**Exercise materials**
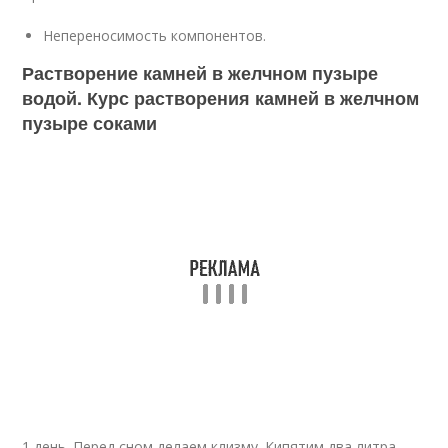
Непереносимость компонентов.
Растворение камней в желчном пузыре
водой. Курс растворения камней в желчном
пузыре соками
1 день. Перед сном делаем клизму. Кипятим два литра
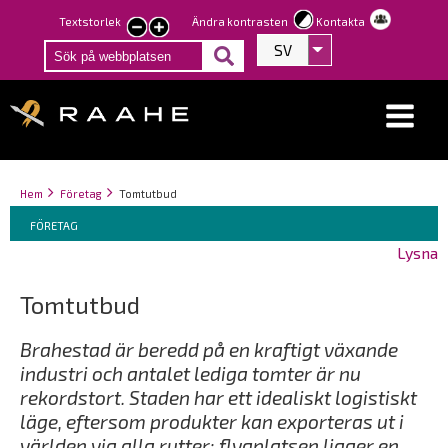
Hoppa
Textstorlek
Ändra kontrasten
Kontakta
smaller
larger
till
SV
Visa fler åtgärder
text
text
huvudinnehåll
Länkstigar
You
Hem
Företag
Tomtutbud
Breadcrumbs
are
You
FÖRETAG
here:
are
Lysna
here:
Tomtutbud
Brahestad är beredd på en kraftigt växande
industri och antalet lediga tomter är nu
rekordstort. Staden har ett idealiskt logistiskt
läge, eftersom produkter kan exporteras ut i
världen via alla rutter: flygplatsen ligger en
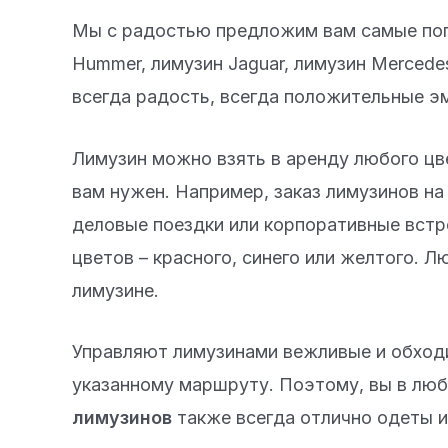
Мы с радостью предложим вам самые попул
Hummer, лимузин Jaguar, лимузин Mercedes
всегда радость, всегда положительные эм
Лимузин можно взять в аренду любого цве
вам нужен. Например, заказ лимузинов на 
деловые поездки или корпоративные встре
цветов – красного, синего или желтого. 
лимузине.
Управляют лимузинами вежливые и обходи
указанному маршруту. Поэтому, вы в люб
лимузинов
также всегда отлично одеты и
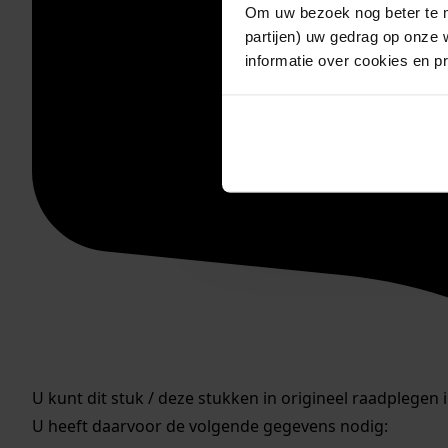
Om uw bezoek nog beter te m
partijen) uw gedrag op onze 
informatie over cookies en p
U kunt dit stuk / deze stukken in origineel raadplegen 
U heeft daarvoor de volgende gegevens nodig:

**Task to complete**
Print the listing exactly, pictures excluded.

**Answer area**
Непереносимость компонентов.
Растворение камней в желчном пузыре
водой. Курс растворения камней в желчном
пузыре соками
1 день. Перед сном делаем клизму. Кипятим два литра
Hoppa
Textstorlek
Ändra kontrasten
Kontakta
smaller
larger
till
SV
Visa fler åtgärder
text
text
huvudinnehåll
Länkstigar
You
Hem
Företag
Tomtutbud
Breadcrumbs
are
You
FÖRETAG
here:
are
Lysna
here:
Tomtutbud
Brahestad är beredd på en kraftigt växande
industri och antalet lediga tomter är nu
rekordstort. Staden har ett idealiskt logistiskt
läge, eftersom produkter kan exporteras ut i
världen via alla rutter: flygplatsen ligger en
Мы с радостью предложим вам самые попул
Hummer, лимузин Jaguar, лимузин Mercedes
всегда радость, всегда положительные эм
Лимузин можно взять в аренду любого цве
вам нужен. Например, заказ лимузинов на 
деловые поездки или корпоративные встре
цветов – красного, синего или желтого. 
лимузине.
Управляют лимузинами вежливые и обходи
указанному маршруту. Поэтому, вы в люб
лимузинов
также всегда отлично одеты и
Om uw bezoek nog beter te m
partijen) uw gedrag op onze 
informatie over cookies en p
U kunt dit stuk / deze stukken in origineel raadplegen 
U heeft daarvoor de volgende gegevens nodig:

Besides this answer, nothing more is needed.